Five Reasons Why People Hate Your Business Website
Small business websites have a reputation of generally being bad. It’s not our fault, web trends keep changing and we’re too busy growing our business to worry about our website.
The truth is that as your website becomes more and more important (people look for you online before searching anywhere else), making sure you are giving users a positive experience becomes more important too.
Creating a positive experience can be simple; most times the simpler the better, small businesses tend to get in trouble when they try to make things overly elaborate.

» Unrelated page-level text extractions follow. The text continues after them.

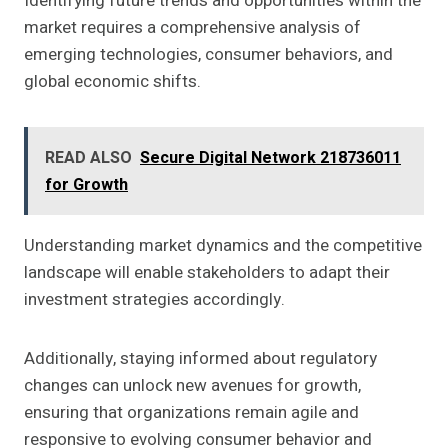
Identifying future trends and opportunities within the
market requires a comprehensive analysis of
emerging technologies, consumer behaviors, and
global economic shifts.
READ ALSO
Secure Digital Network 218736011
for Growth
Understanding market dynamics and the competitive
landscape will enable stakeholders to adapt their
investment strategies accordingly.
Additionally, staying informed about regulatory
changes can unlock new avenues for growth,
ensuring that organizations remain agile and
responsive to evolving consumer behavior and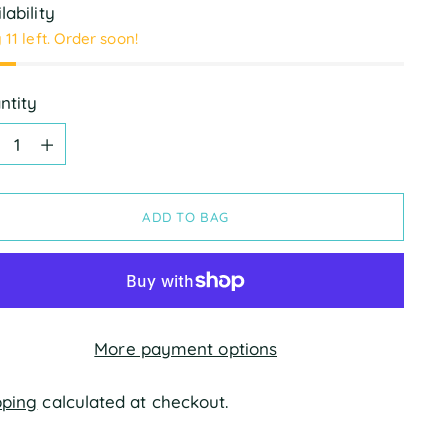
lability
 11 left. Order soon!
ntity
ntity
ADD TO BAG
More payment options
pping
calculated at checkout.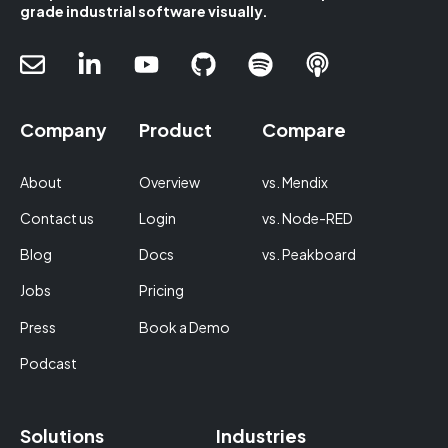
grade industrial software visually.
Company
Product
Compare
About
Overview
vs. Mendix
Contact us
Login
vs. Node-RED
Blog
Docs
vs. Peakboard
Jobs
Pricing
Press
Book a Demo
Podcast
Solutions
Industries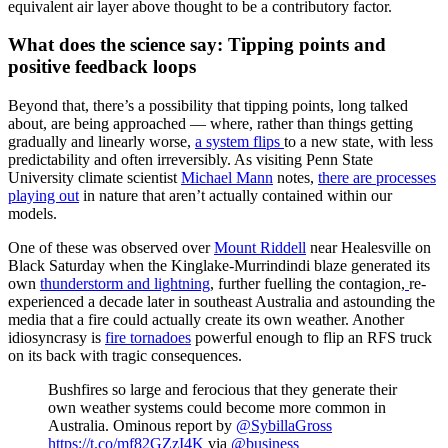
equivalent air layer above thought to be a contributory factor.
What does the science say: Tipping points and
positive feedback loops
Beyond that, there’s a possibility that tipping points, long talked
about, are being approached — where, rather than things getting
gradually and linearly worse,
a system flips
to a new state, with less
predictability and often irreversibly. As visiting Penn State
University climate scientist
Michael Mann
notes,
there are processes
playing out
in nature that aren’t actually contained within our
models.
One of these was observed over
Mount Riddell
near Healesville on
Black Saturday when the Kinglake-Murrindindi blaze generated its
own
thunderstorm and lightning
, further fuelling the contagion,
re-
experienced a decade later in southeast Australia and astounding the
media that a fire could actually create its own weather. Another
idiosyncrasy is
fire tornadoes
powerful enough to flip an RFS truck
on its back with tragic consequences.
Bushfires so large and ferocious that they generate their
own weather systems could become more common in
Australia. Ominous report by
@SybillaGross
https://t.co/mf82GZzI4K
via
@business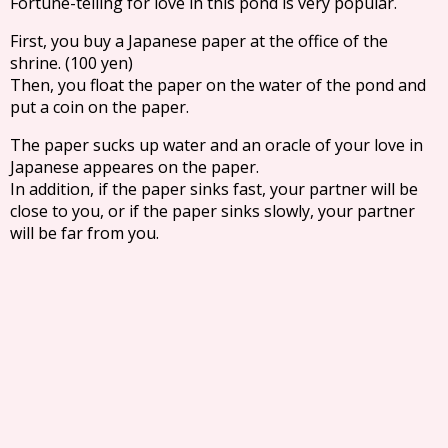
Fortune-telling for love in this pond is very popular.
First, you buy a Japanese paper at the office of the
shrine. (100 yen)
Then, you float the paper on the water of the pond and
put a coin on the paper.
The paper sucks up water and an oracle of your love in
Japanese appeares on the paper.
In addition, if the paper sinks fast, your partner will be
close to you, or if the paper sinks slowly, your partner
will be far from you.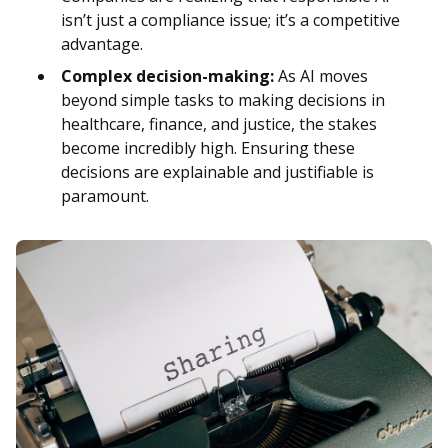
isn’t just a compliance issue; it’s a competitive
advantage.
Complex decision-making:
As AI moves
beyond simple tasks to making decisions in
healthcare, finance, and justice, the stakes
become incredibly high. Ensuring these
decisions are explainable and justifiable is
paramount.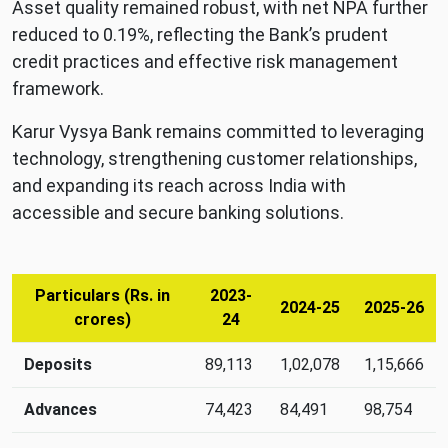
Asset quality remained robust, with net NPA further
reduced to 0.19%, reflecting the Bank’s prudent
credit practices and effective risk management
framework.
Karur Vysya Bank remains committed to leveraging
technology, strengthening customer relationships,
and expanding its reach across India with
accessible and secure banking solutions.
Particulars (Rs. in
2023-
2024-25
2025-26
crores)
24
Annual
Deposits
89,113
1,02,078
1,15,666
growth
metrics:
Advances
74,423
84,491
98,754
deposits,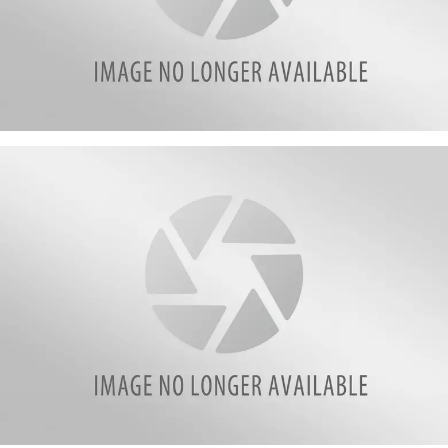
Varacchi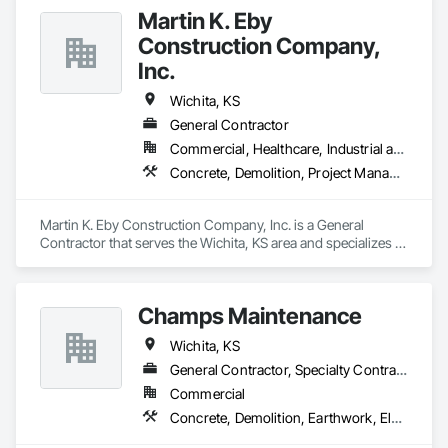
Martin K. Eby
Construction Company,
Inc.
Wichita, KS
General Contractor
Commercial, Healthcare, Industrial and Energy, Institutional
Concrete, Demolition, Project Management and Coordination, Rough Carpentry, Structural Steel
Martin K. Eby Construction Company, Inc. is a General 
Contractor that serves the Wichita, KS area and specializes in 
Concrete, Demolition, Project Management and 
Coordination, Rough Carpentry, Structural Steel.
Champs Maintenance
Wichita, KS
General Contractor, Specialty Contractor
Commercial
Concrete, Demolition, Earthwork, Electrical, Heating Ventilating and Air Conditioning HVAC, Masonry, Plumbing, Project Management and Coordination, Roofing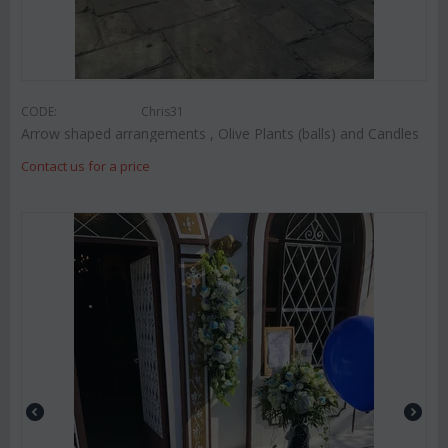
CODE:
Chris31
Arrow shaped arrangements , Olive Plants (balls) and Candles
Contact us for a price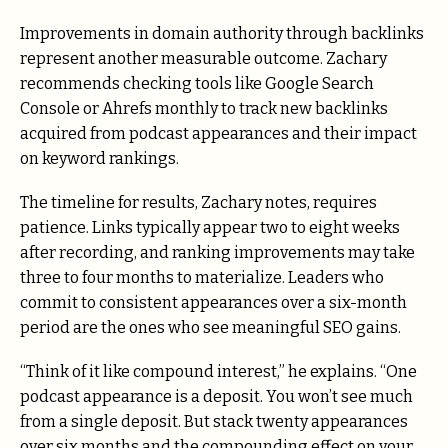
Improvements in domain authority through backlinks
represent another measurable outcome. Zachary
recommends checking tools like Google Search
Console or Ahrefs monthly to track new backlinks
acquired from podcast appearances and their impact
on keyword rankings.
The timeline for results, Zachary notes, requires
patience. Links typically appear two to eight weeks
after recording, and ranking improvements may take
three to four months to materialize. Leaders who
commit to consistent appearances over a six-month
period are the ones who see meaningful SEO gains.
“Think of it like compound interest,” he explains. “One
podcast appearance is a deposit. You won’t see much
from a single deposit. But stack twenty appearances
over six months and the compounding effect on your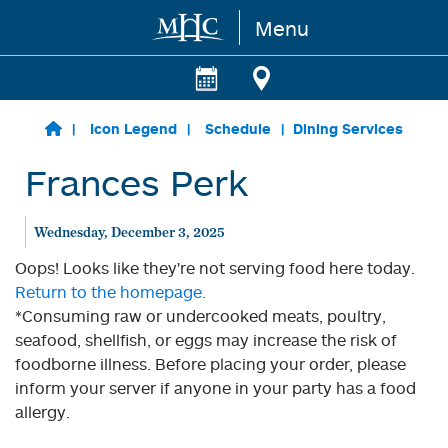
Menu
Skip to main content
Icon Legend
Schedule
Dining Services
Frances Perk
Wednesday, December 3, 2025
Oops! Looks like they're not serving food here today.
Return to the homepage.
*Consuming raw or undercooked meats, poultry,
seafood, shellfish, or eggs may increase the risk of
foodborne illness. Before placing your order, please
inform your server if anyone in your party has a food
allergy.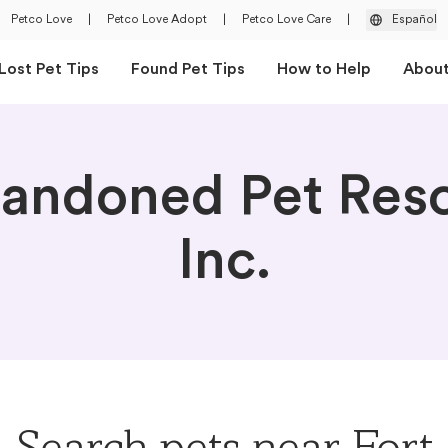
Petco Love
|
Petco Love Adopt
|
Petco Love Care
|
Español
Lost Pet Tips
Found Pet Tips
How to Help
Abou
andoned Pet Res
Inc.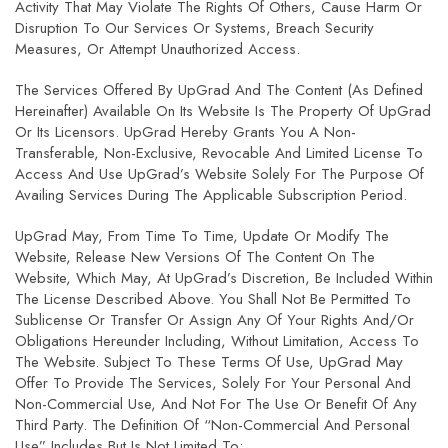
Activity That May Violate The Rights Of Others, Cause Harm Or
Disruption To Our Services Or Systems, Breach Security
Measures, Or Attempt Unauthorized Access.
The Services Offered By UpGrad And The Content (as Defined
Hereinafter) Available On Its Website Is The Property Of UpGrad
Or Its Licensors. UpGrad Hereby Grants You A Non-
Transferable, Non-Exclusive, Revocable And Limited License To
Access And Use UpGrad’s Website Solely For The Purpose Of
Availing Services During The Applicable Subscription Period.
UpGrad May, From Time To Time, Update Or Modify The
Website, Release New Versions Of The Content On The
Website, Which May, At UpGrad’s Discretion, Be Included Within
The License Described Above. You Shall Not Be Permitted To
Sublicense Or Transfer Or Assign Any Of Your Rights And/or
Obligations Hereunder Including, Without Limitation, Access To
The Website. Subject To These Terms Of Use, UpGrad May
Offer To Provide The Services, Solely For Your Personal And
Non-Commercial Use, And Not For The Use Or Benefit Of Any
Third Party. The Definition Of “non-Commercial And Personal
Use” Includes But Is Not Limited To: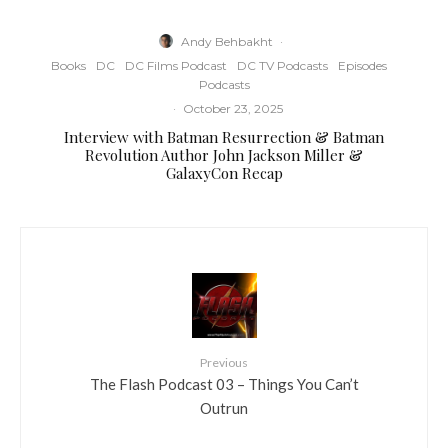
Andy Behbakht
·
Books
DC
DC Films Podcast
DC TV Podcasts
Episodes
Podcasts
·
October 23, 2025
Interview with Batman Resurrection & Batman
Revolution Author John Jackson Miller &
GalaxyCon Recap
Previous
The Flash Podcast 03 – Things You Can’t
Outrun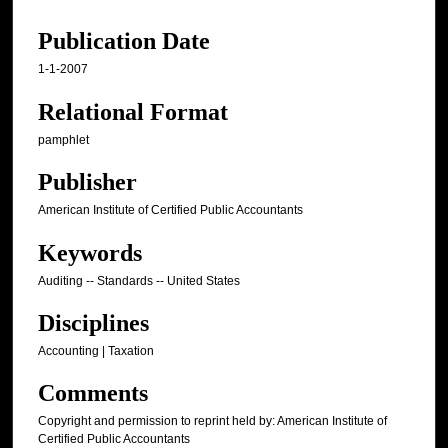
Publication Date
1-1-2007
Relational Format
pamphlet
Publisher
American Institute of Certified Public Accountants
Keywords
Auditing -- Standards -- United States
Disciplines
Accounting | Taxation
Comments
Copyright and permission to reprint held by: American Institute of
Certified Public Accountants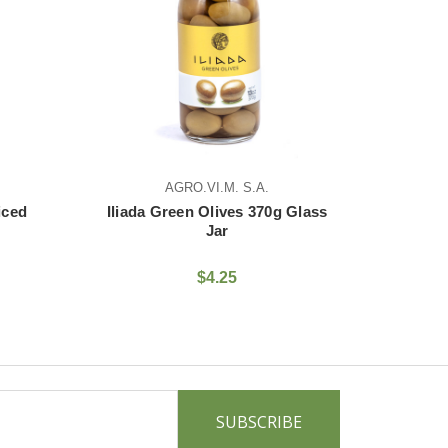
AGRO.VI.M. S.A.
AGRO.VI.M. S.A.
 Green Olives 370g Glass
Iliada Green Olive With Gar
Jar
370g Glass Jar
$4.25
$6.25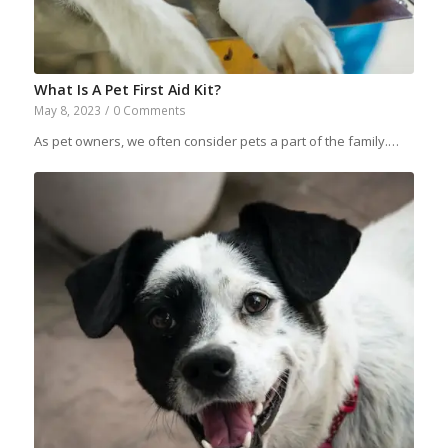
What Is A Pet First Aid Kit?
May 8, 2023
/
0 Comments
As pet owners, we often consider pets a part of the family.…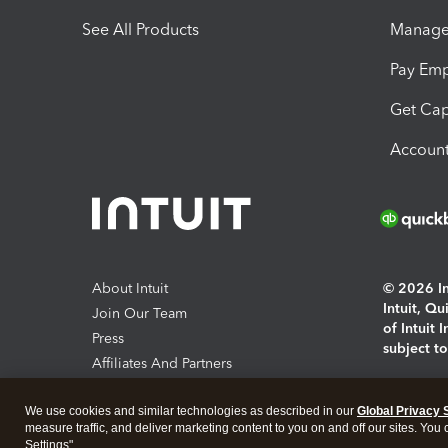
See All Products
Manage 
Pay Em
Get Cap
Account
About Intuit
© 2026 Int
Intuit, Q
Join Our Team
of Intuit 
Press
subject t
Affiliates And Partners
Software And Licenses
By access
We use cookies and similar technologies as described in our
Global Privacy 
About co
measure traffic, and deliver marketing content to you on and off our sites. You
Settings".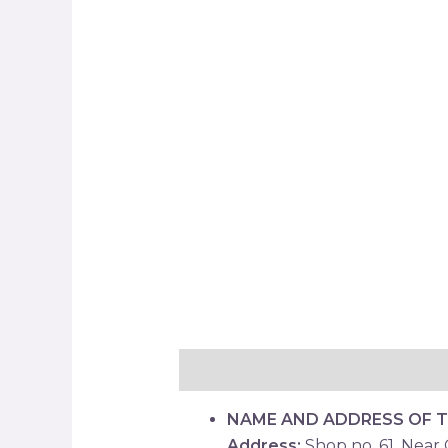
Description
Reviews (0)
NAME AND ADDRESS OF 
Address:
Shop no. 61, Near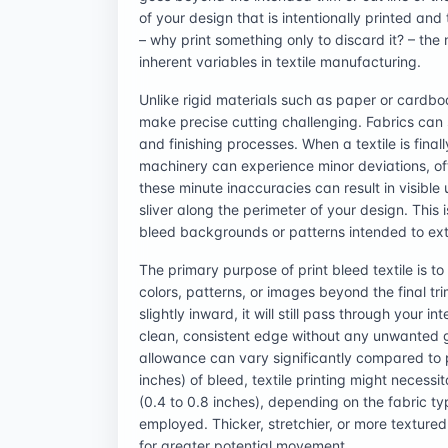
of your design that is intentionally printed and 
– why print something only to discard it? – th
inherent variables in textile manufacturing.
Unlike rigid materials such as paper or cardboa
make precise cutting challenging. Fabrics can str
and finishing processes. When a textile is final
machinery can experience minor deviations, of
these minute inaccuracies can result in visible
sliver along the perimeter of your design. This i
bleed backgrounds or patterns intended to ext
The primary purpose of print bleed textile is 
colors, patterns, or images beyond the final tri
slightly inward, it will still pass through your 
clean, consistent edge without any unwanted ga
allowance can vary significantly compared to 
inches) of bleed, textile printing might necessi
(0.4 to 0.8 inches), depending on the fabric ty
employed. Thicker, stretchier, or more textur
for greater potential movement.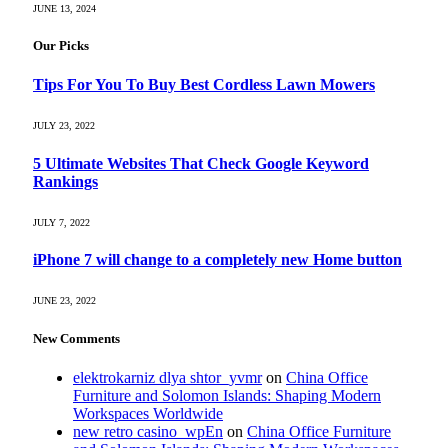
JUNE 13, 2024
Our Picks
Tips For You To Buy Best Cordless Lawn Mowers
JULY 23, 2022
5 Ultimate Websites That Check Google Keyword
Rankings
JULY 7, 2022
iPhone 7 will change to a completely new Home button
JUNE 23, 2022
New Comments
elektrokarniz dlya shtor_yvmr
on
China Office
Furniture and Solomon Islands: Shaping Modern
Workspaces Worldwide
new retro casino_wpEn
on
China Office Furniture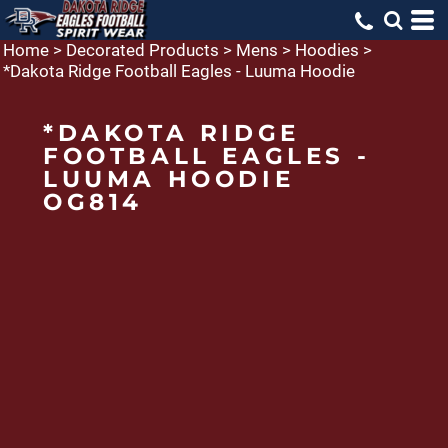
Home
>
Decorated Products
>
Mens
>
Hoodies
>
*Dakota Ridge Football Eagles - Luuma Hoodie
*DAKOTA RIDGE
FOOTBALL EAGLES -
LUUMA HOODIE
OG814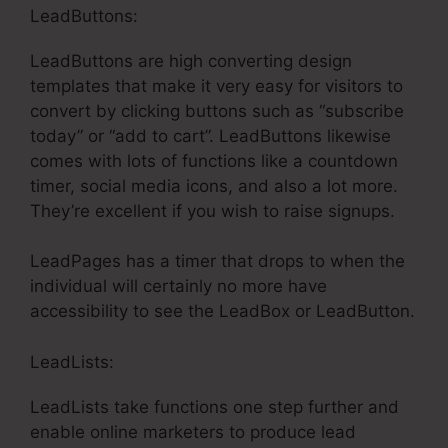
LeadButtons:
LeadButtons are high converting design
templates that make it very easy for visitors to
convert by clicking buttons such as “subscribe
today” or “add to cart”. LeadButtons likewise
comes with lots of functions like a countdown
timer, social media icons, and also a lot more.
They’re excellent if you wish to raise signups.
LeadPages has a timer that drops to when the
individual will certainly no more have
accessibility to see the LeadBox or LeadButton.
LeadLists:
LeadLists take functions one step further and
enable online marketers to produce lead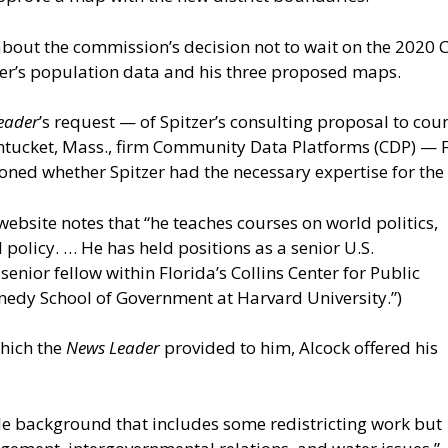
 about the commission’s decision not to wait on the 2020
tzer’s population data and his three proposed maps.
eader
’s request — of Spitzer’s consulting proposal to cou
tucket, Mass., firm Community Data Platforms (CDP) — F
tioned whether Spitzer had the necessary expertise for the
website notes that “he teaches courses on world politics,
policy. … He has held positions as a senior U.S.
enior fellow within Florida’s Collins Center for Public
nnedy School of Government at Harvard University.”)
which the
News Leader
provided to him, Alcock offered his
ile background that includes some redistricting work but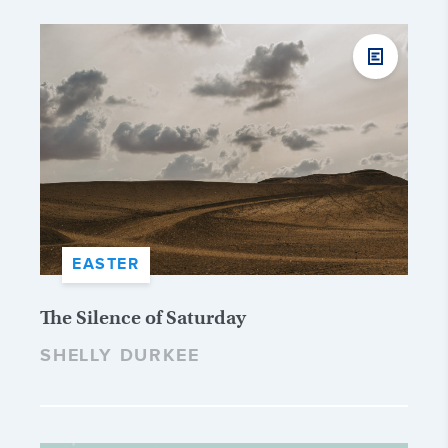
EASTER
The Silence of Saturday
SHELLY DURKEE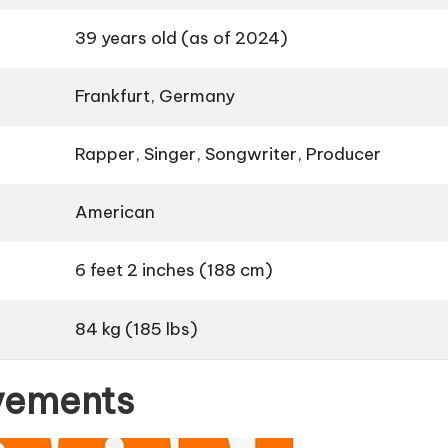
39 years old (as of 2024)
Frankfurt, Germany
Rapper, Singer, Songwriter, Producer
American
6 feet 2 inches (188 cm)
84 kg (185 lbs)
evements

Here are five things you want to make sure your website doesn’t have, these are major obstacles that the average web user hates.
Autoplay Music or Video
There’s nothing more embarrassing than browsing the web, only to open a website that suddenly blasts music.
Autoplay music is the equivalent of forcing every new customer in your store to take part in an impromptu flash mob.
Don’t focus on ambiance on your website. Let your imagery and design portray your business and what it does; if you need music or an autoplay video, your website design needs help first.
One underlying rule of the Internet is that it should be fast. The goal is to get people to the information they’re looking for as quickly as possible.
That’s why things like “welcome pages” are a major mistake. They create an unnecessary obstacle to the content the user wants and is looking for.
You gain nothing by forcing the user to click an arbitrary link bringing them to the actual page.
In the advertising world, these pages are called “hyperstitials“. Why would you want to put an unnecessary ad up in between your website and the user?
Missing Important Content
Most web users are “researchers”; they’re looking for something in particular.
Your website should cater to these researchers and make it as easy as possible to find the information they need to make a decision. In the instance of your business website, you want to give them all the information they need to choose you.
It’s imperative that your website have contact information, your hours, who you are, what you do, and other basic information. You should make this front and center; highlighting it since a majority of your website visitors will most likely be looking for this information.
Focusing on Unimportant Content
While you focus on content you know users will be looking for; don’t begin adding information that isn’t important. Unless your story is a reason why someone would choose your business, don’t highlight this over your contact information.
You can, and should, have supporting content on your website, but it shouldn’t be the most important information on the page. It should be displayed as supporting content, possibly on a secondary page instead of on the home page.
Finally, if you’re spending all this time putting together great content and designing a website that shows visitors what they want, make sure your designs make it easy to read and consume.
Use large headlines, legible fonts ( we use a font size of 15px ), and most importantly a color scheme that is easy on the eyes. We tend to recommend our clients use a light and inviting background color, with a dark font; to stay away from and not use the inverted dark background and light font.
You can use this tool to figure out if your text is legible. If it isn’t, the tool will recommend a color scheme to help make it easier to read.
The easier it is for people to read your content, the quicker they can scan it and make a decision.
Web users are impatient; if you don’t give them the content they want in a design that is easy to consume, most users will leave your website.
Take the time to audit your website and make sure you’re not using an outdated trend that is turning away users.
Lastly, look at your web analytics to ensure that people that visit your website are actually staying and reading the content.
You want to know if people spending time on your website. Are they finding what they want? Are they contacting you and choosing your business?
What bothers you about business websites? Have a success story about how you turned around your website? Share it with the group so we can all learn.